TASK DESCRIPTION: Everything in the entries except the pictures should be repeated exactly.

+++ DATA TO PROCESS

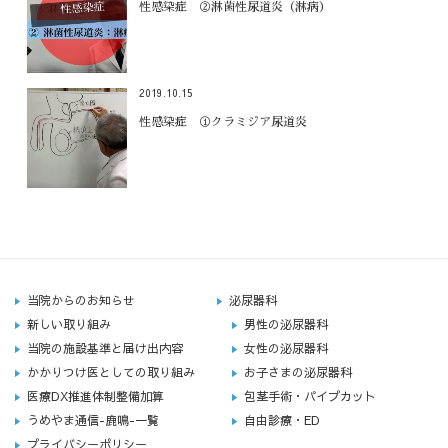
性感染症 ②淋菌性尿道炎（淋病）
2019.10.15
性感染症 ①クラミジア尿道炎
当院からのお知らせ
泌尿器科
新しい取り組み
男性の泌尿器科
当院の施設基準と届け出内容
女性の泌尿器科
かかりつけ医としての取り組み
お子さまの泌尿器科
医療DX推進体制整備加算
包茎手術・パイプカット
うめやま通信-鹿鳴-一覧
自由診療・ED
プライバシーポリシー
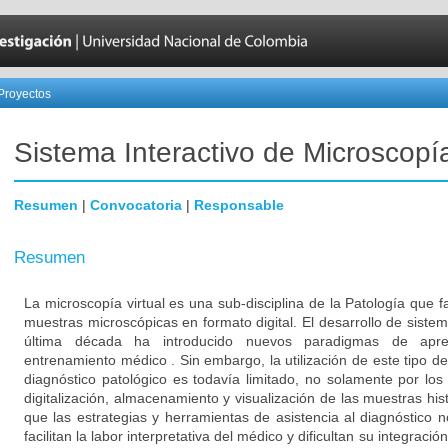
Proyectos
Sistema Interactivo de Microscopía
Resumen
|
Convocatoria
|
Responsable
Resumen
La microscopía virtual es una sub-disciplina de la Patología que fa
muestras microscópicas en formato digital. El desarrollo de sistem
última década ha introducido nuevos paradigmas de apre
entrenamiento médico . Sin embargo, la utilización de este tipo de 
diagnóstico patológico es todavía limitado, no solamente por los
digitalización, almacenamiento y visualización de las muestras his
que las estrategias y herramientas de asistencia al diagnóstico
facilitan la labor interpretativa del médico y dificultan su integración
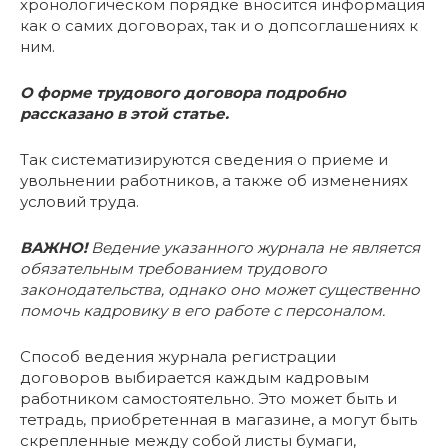
хронологическом порядке вносится информация
как о самих договорах, так и о допсоглашениях к
ним.
О форме трудового договора подробно
рассказано в этой статье.
Так систематизируются сведения о приеме и
увольнении работников, а также об изменениях
условий труда.
ВАЖНО!
Ведение указанного журнала не является
обязательным требованием трудового
законодательства, однако оно может существенно
помочь кадровику в его работе с персоналом.
Способ ведения журнала регистрации
договоров выбирается каждым кадровым
работником самостоятельно. Это может быть и
тетрадь, приобретенная в магазине, а могут быть
скрепленные между собой листы бумаги,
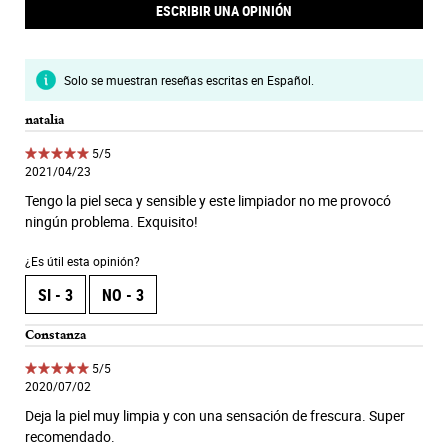
ESCRIBIR UNA OPINIÓN
Solo se muestran reseñas escritas en Español.
natalia
5 de 5 estrellas.
5/5
2021/04/23
Tengo la piel seca y sensible y este limpiador no me provocó
ningún problema. Exquisito!
¿Es útil esta opinión?
SI -
3
NO -
3
Constanza
5 de 5 estrellas.
5/5
2020/07/02
Deja la piel muy limpia y con una sensación de frescura. Super
recomendado.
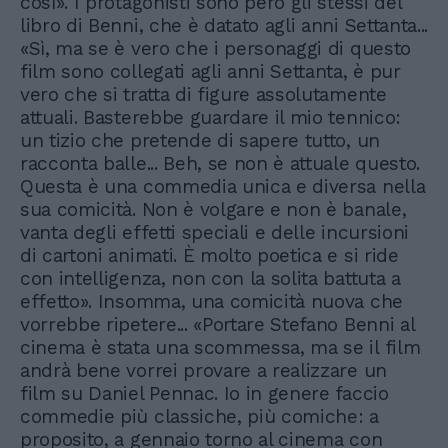
così». I protagonisti sono però gli stessi del
libro di Benni, che è datato agli anni Settanta...
«Sì, ma se è vero che i personaggi di questo
film sono collegati agli anni Settanta, è pur
vero che si tratta di figure assolutamente
attuali. Basterebbe guardare il mio tennico:
un tizio che pretende di sapere tutto, un
racconta balle... Beh, se non è attuale questo.
Questa è una commedia unica e diversa nella
sua comicità. Non è volgare e non è banale,
vanta degli effetti speciali e delle incursioni
di cartoni animati. È molto poetica e si ride
con intelligenza, non con la solita battuta a
effetto». Insomma, una comicità nuova che
vorrebbe ripetere... «Portare Stefano Benni al
cinema è stata una scommessa, ma se il film
andrà bene vorrei provare a realizzare un
film su Daniel Pennac. Io in genere faccio
commedie più classiche, più comiche: a
proposito, a gennaio torno al cinema con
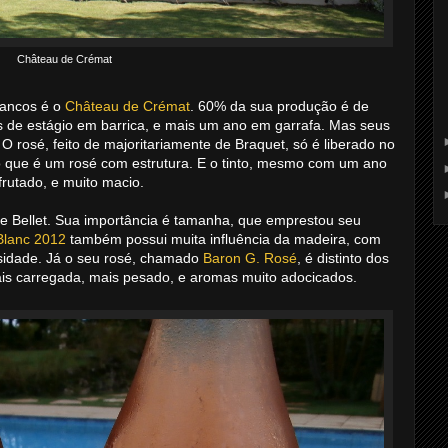
Château de Crémat
rancos é o
Château de Crémat
. 60% da sua produção é de
 de estágio em barrica, e mais um ano em garrafa. Mas seus
 O rosé, feito de majoritariamente de Braquet, só é liberado no
o que é um rosé com estrutura. E o tinto, mesmo com um ano
frutado, e muito macio.
e Bellet. Sua importância é tamanha, que emprestou seu
Blanc 2012
também possui muita influência da madeira, com
sidade. Já o seu rosé, chamado
Baron G. Rosé
, é distinto dos
is carregada, mais pesado, e aromas muito adocicados.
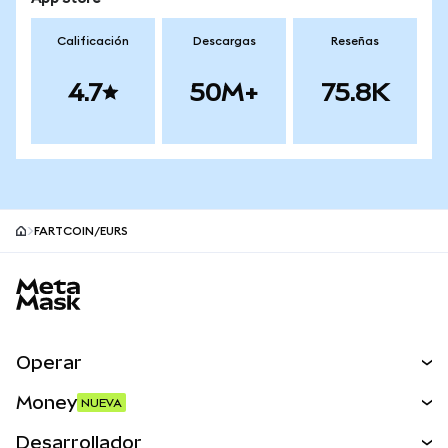
Calificación
Descargas
Reseñas
4.7
50M+
75.8K
FARTCOIN/EURS
Pie de página del sitio MetaMask
Operar
Canjear
Money
NUEVA
Predecir
NUEVA
Comprar
Desarrollador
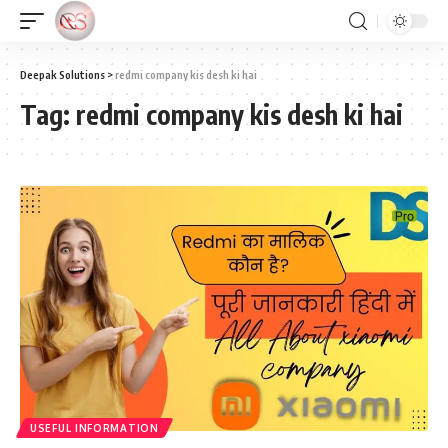
Deepak Solutions
>
redmi company kis desh ki hai
Tag:
redmi company kis desh ki hai
USEFUL INFORMATION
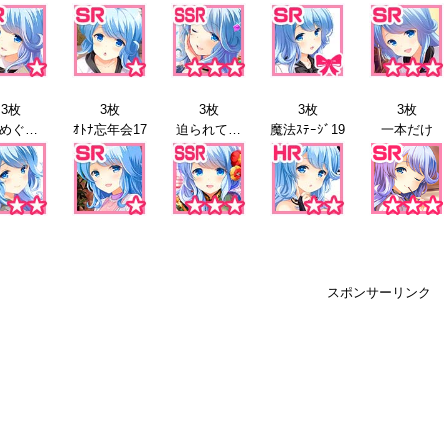
3枚
3枚
3枚
3枚
3枚
秘湯めぐり17
ｵﾄﾅ忘年会17
迫られて…
魔法ｽﾃｰｼﾞ19
一本だけ
スポンサーリンク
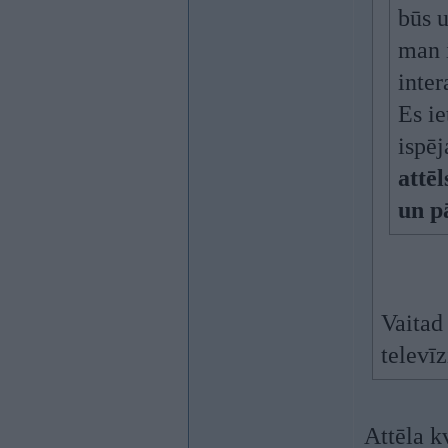
būs 
man i
inter
Es ie
ispēj
attē
un p
Vaitad 
televīz
Attēla k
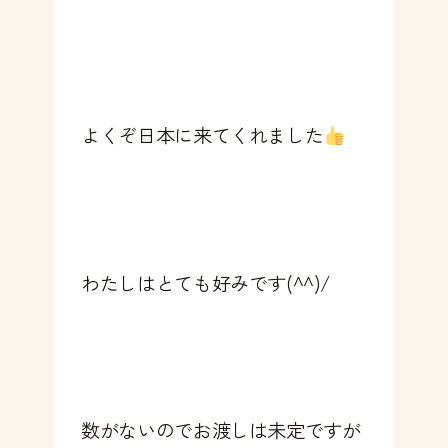
よくぞ日本に来てくれました
わたしはとても好みです(^^)/
数がないのでお渡しは未定ですが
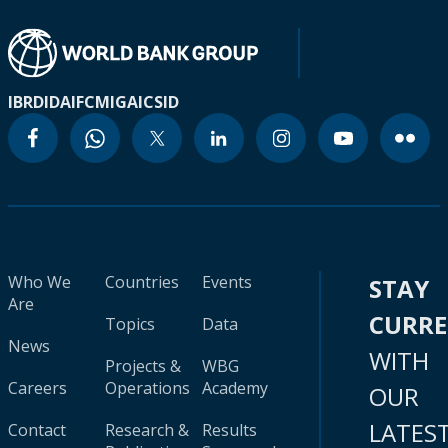
IBRD
IDA
IFC
MIGA
ICSID
Who We
Countries
Events
STAY
Are
CURR
Topics
Data
News
WITH
Projects &
WBG
Careers
Operations
Academy
OUR
LATES
Contact
Research &
Results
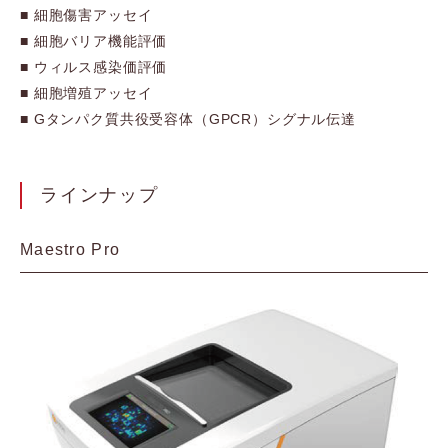
■ 細胞傷害アッセイ
■ 細胞バリア機能評価
■ ウィルス感染価評価
■ 細胞増殖アッセイ
■ Gタンパク質共役受容体（GPCR）シグナル伝達
ラインナップ
Maestro Pro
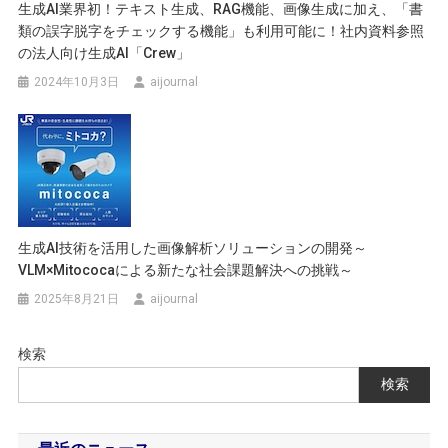
生成AI業界初！テキスト生成、RAG機能、画像生成に加え、「書
類の誤字脱字をチェックする機能」も利用可能に！社内資料参照
の法人向け生成AI「Crew」
2024年10月3日
aijournal
生成AI技術を活用した画像解析ソリューションの開発～
VLM×mitococaによる新たな社会課題解決への挑戦～
2025年8月21日
aijournal
検索
検索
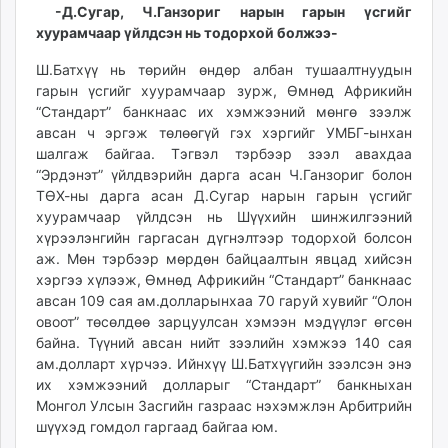
-Д.Сугар, Ч.Ганзориг нарын гарын үсгийг
хуурамчаар үйлдсэн нь тодорхой болжээ-
Ш.Батхүү нь төрийн өндөр албан тушаалтнуудын
гарын үсгийг хуурамчаар зурж, Өмнөд Африкийн
“Стандарт” банкнаас их хэмжээний мөнгө зээлж
авсан ч эргэж төлөөгүй гэх хэргийг УМБГ-ынхан
шалгаж байгаа. Тэгвэл тэрбээр зээл авахдаа
“Эрдэнэт” үйлдвэрийн дарга асан Ч.Ганзориг болон
ТӨХ-ны дарга асан Д.Сугар нарын гарын үсгийг
хуурамчаар үйлдсэн нь Шүүхийн шинжилгээний
хүрээлэнгийн гаргасан дүгнэлтээр тодорхой болсон
аж. Мөн тэрбээр мөрдөн байцаалтын явцад хийсэн
хэргээ хүлээж, Өмнөд Африкийн “Стандарт” банкнаас
авсан 109 сая ам.долларынхаа 70 гаруй хувийг “Олон
овоот” төсөлдөө зарцуулсан хэмээн мэдүүлэг өгсөн
байна. Түүний авсан нийт зээлийн хэмжээ 140 сая
ам.долларт хүрчээ. Ийнхүү Ш.Батхүүгийн зээлсэн энэ
их хэмжээний долларыг “Стандарт” банкныхан
Монгол Улсын Засгийн газраас нэхэмжлэн Арбитрийн
шүүхэд гомдол гаргаад байгаа юм.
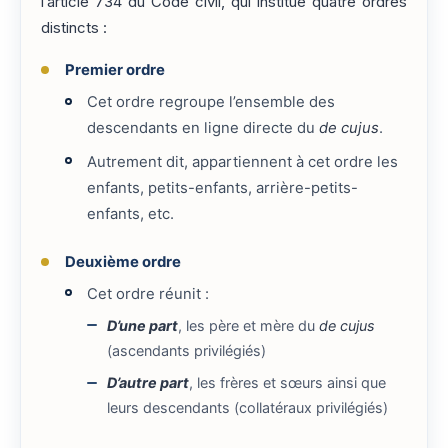
l’article 734 du Code civil, qui institue quatre ordres
distincts :
Premier ordre
Cet ordre regroupe l’ensemble des
descendants en ligne directe du
de cujus
.
Autrement dit, appartiennent à cet ordre les
enfants, petits-enfants, arrière-petits-
enfants, etc.
Deuxième ordre
Cet ordre réunit :
D’une part
, les père et mère du
de cujus
(ascendants privilégiés)
D’autre part
, les frères et sœurs ainsi que
leurs descendants (collatéraux privilégiés)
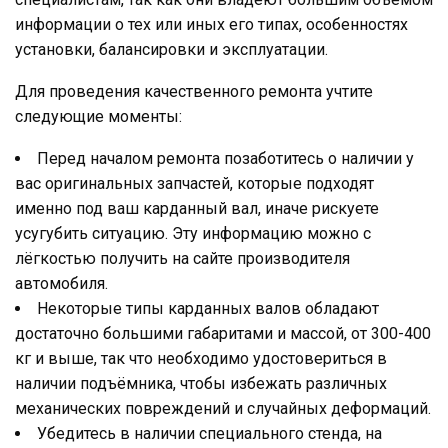
информации о тех или иных его типах, особенностях
установки, балансировки и эксплуатации.
Для проведения качественного ремонта учтите
следующие моменты:
Перед началом ремонта позаботитесь о наличии у
вас оригинальных запчастей, которые подходят
именно под ваш карданный вал, иначе рискуете
усугубить ситуацию. Эту информацию можно с
лёгкостью получить на сайте производителя
автомобиля.
Некоторые типы карданных валов обладают
достаточно большими габаритами и массой, от 300-400
кг и выше, так что необходимо удостовериться в
наличии подъёмника, чтобы избежать различных
механических повреждений и случайных деформаций.
Убедитесь в наличии специального стенда, на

++++++

TASK RESPONSE:
性感染症 ②淋菌性尿道炎（淋病）
2019.10.15
性感染症 ①クラミジア尿道炎
当院からのお知らせ
泌尿器科
新しい取り組み
男性の泌尿器科
当院の施設基準と届け出内容
女性の泌尿器科
かかりつけ医としての取り組み
お子さまの泌尿器科
医療DX推進体制整備加算
包茎手術・パイプカット
うめやま通信-鹿鳴-一覧
自由診療・ED
プライバシーポリシー
Proyectos
Sistema Interactivo de Microscopía
Resumen
|
Convocatoria
|
Responsable
Resumen
La microscopía virtual es una sub-disciplina de la Patología que fa
muestras microscópicas en formato digital. El desarrollo de sistem
última década ha introducido nuevos paradigmas de apre
entrenamiento médico . Sin embargo, la utilización de este tipo de 
diagnóstico patológico es todavía limitado, no solamente por los
digitalización, almacenamiento y visualización de las muestras his
que las estrategias y herramientas de asistencia al diagnóstico
facilitan la labor interpretativa del médico y dificultan su integración
хронологическом порядке вносится информация
как о самих договорах, так и о допсоглашениях к
ним.
О форме трудового договора подробно
рассказано в этой статье.
Так систематизируются сведения о приеме и
увольнении работников, а также об изменениях
условий труда.
ВАЖНО!
Ведение указанного журнала не является
обязательным требованием трудового
законодательства, однако оно может существенно
помочь кадровику в его работе с персоналом.
Способ ведения журнала регистрации
договоров выбирается каждым кадровым
работником самостоятельно. Это может быть и
тетрадь, приобретенная в магазине, а могут быть
скрепленные между собой листы бумаги,
ESCRIBIR UNA OPINIÓN
Solo se muestran reseñas escritas en Español.
natalia
5 de 5 estrellas.
5/5
2021/04/23
Tengo la piel seca y sensible y este limpiador no me provocó
ningún problema. Exquisito!
¿Es útil esta opinión?
SI -
3
NO -
3
Constanza
5 de 5 estrellas.
5/5
2020/07/02
Deja la piel muy limpia y con una sensación de frescura. Super
recomendado.
così». I protagonisti sono però gli stessi del
libro di Benni, che è datato agli anni Settanta...
«Sì, ma se è vero che i personaggi di questo
film sono collegati agli anni Settanta, è pur
vero che si tratta di figure assolutamente
attuali. Basterebbe guardare il mio tennico:
un tizio che pretende di sapere tutto, un
racconta balle... Beh, se non è attuale questo.
Questa è una commedia unica e diversa nella
sua comicità. Non è volgare e non è banale,
vanta degli effetti speciali e delle incursioni
di cartoni animati. È molto poetica e si ride
con intelligenza, non con la solita battuta a
effetto». Insomma, una comicità nuova che
vorrebbe ripetere... «Portare Stefano Benni al
cinema è stata una scommessa, ma se il film
andrà bene vorrei provare a realizzare un
film su Daniel Pennac. Io in genere faccio
commedie più classiche, più comiche: a
proposito, a gennaio torno al cinema con
Château de Crémat
rancos é o
Château de Crémat
. 60% da sua produção é de
 de estágio em barrica, e mais um ano em garrafa. Mas seus
 O rosé, feito de majoritariamente de Braquet, só é liberado no
o que é um rosé com estrutura. E o tinto, mesmo com um ano
frutado, e muito macio.
e Bellet. Sua importância é tamanha, que emprestou seu
Blanc 2012
também possui muita influência da madeira, com
sidade. Já o seu rosé, chamado
Baron G. Rosé
, é distinto dos
is carregada, mais pesado, e aromas muito adocicados.
Calificación
Descargas
Reseñas
4.7
50M+
75.8K
FARTCOIN/EURS
Pie de página del sitio MetaMask
Operar
Canjear
Money
NUEVA
Predecir
NUEVA
Comprar
Desarrollador
Deepak Solutions
>
redmi company kis desh ki hai
Tag:
redmi company kis desh ki hai
USEFUL INFORMATION
3枚
3枚
3枚
3枚
3枚
秘湯めぐり17
ｵﾄﾅ忘年会17
迫られて…
魔法ｽﾃｰｼﾞ19
一本だけ
スポンサーリンク
būs 
man i
inter
Es ie
ispēj
attē
un p
Vaitad 
televīz
Attēla k
よくぞ日本に来てくれました
わたしはとても好みです(^^)/
数がないのでお渡しは未定ですが
IBRD
IDA
IFC
MIGA
ICSID
Who We
Countries
Events
STAY
Are
CURR
Topics
Data
News
WITH
Projects &
WBG
Careers
Operations
Academy
OUR
LATES
Contact
Research &
Results
■ 細胞傷害アッセイ
■ 細胞バリア機能評価
■ ウィルス感染価評価
■ 細胞増殖アッセイ
■ Gタンパク質共役受容体（GPCR）シグナル伝達
ラインナップ
Maestro Pro
生成AI業界初！テキスト生成、RAG機能、画像生成に加え、「書
類の誤字脱字をチェックする機能」も利用可能に！社内資料参照
の法人向け生成AI「Crew」
2024年10月3日
aijournal
生成AI技術を活用した画像解析ソリューションの開発～
VLM×mitococaによる新たな社会課題解決への挑戦～
2025年8月21日
aijournal
検索
検索
-Д.Сугар, Ч.Ганзориг нарын гарын үсгийг
хуурамчаар үйлдсэн нь тодорхой болжээ-
Ш.Батхүү нь төрийн өндөр албан тушаалтнуудын
гарын үсгийг хуурамчаар зурж, Өмнөд Африкийн
“Стандарт” банкнаас их хэмжээний мөнгө зээлж
авсан ч эргэж төлөөгүй гэх хэргийг УМБГ-ынхан
шалгаж байгаа. Тэгвэл тэрбээр зээл авахдаа
“Эрдэнэт” үйлдвэрийн дарга асан Ч.Ганзориг болон
ТӨХ-ны дарга асан Д.Сугар нарын гарын үсгийг
хуурамчаар үйлдсэн нь Шүүхийн шинжилгээний
хүрээлэнгийн гаргасан дүгнэлтээр тодорхой болсон
аж. Мөн тэрбээр мөрдөн байцаалтын явцад хийсэн
хэргээ хүлээж, Өмнөд Африкийн “Стандарт” банкнаас
авсан 109 сая ам.долларынхаа 70 гаруй хувийг “Олон
овоот” төсөлдөө зарцуулсан хэмээн мэдүүлэг өгсөн
байна. Түүний авсан нийт зээлийн хэмжээ 140 сая
ам.долларт хүрчээ. Ийнхүү Ш.Батхүүгийн зээлсэн энэ
их хэмжээний долларыг “Стандарт” банкныхан
Монгол Улсын Засгийн газраас нэхэмжлэн Арбитрийн
шүүхэд гомдол гаргаад байгаа юм.
l’article 734 du Code civil, qui institue quatre ordres
distincts :
Premier ordre
Cet ordre regroupe l’ensemble des
descendants en ligne directe du
de cujus
.
Autrement dit, appartiennent à cet ordre les
enfants, petits-enfants, arrière-petits-
enfants, etc.
Deuxième ordre
Cet ordre réunit :
D’une part
, les père et mère du
de cujus
(ascendants privilégiés)
D’autre part
, les frères et sœurs ainsi que
leurs descendants (collatéraux privilégiés)
информации о тех или иных его типах, особенностях
установки, балансировки и эксплуатации.
Для проведения качественного ремонта учтите
следующие моменты:
Перед началом ремонта позаботитесь о наличии у
вас оригинальных запчастей, которые подходят
именно под ваш карданный вал, иначе рискуете
усугубить ситуацию. Эту информацию можно с
лёгкостью получить на сайте производителя
автомобиля.
Некоторые типы карданных валов обладают
достаточно большими габаритами и массой, от 300-400
кг и выше, так что необходимо удостовериться в
наличии подъёмника, чтобы избежать различных
механических повреждений и случайных деформаций.
Убедитесь в наличии специального стенда, на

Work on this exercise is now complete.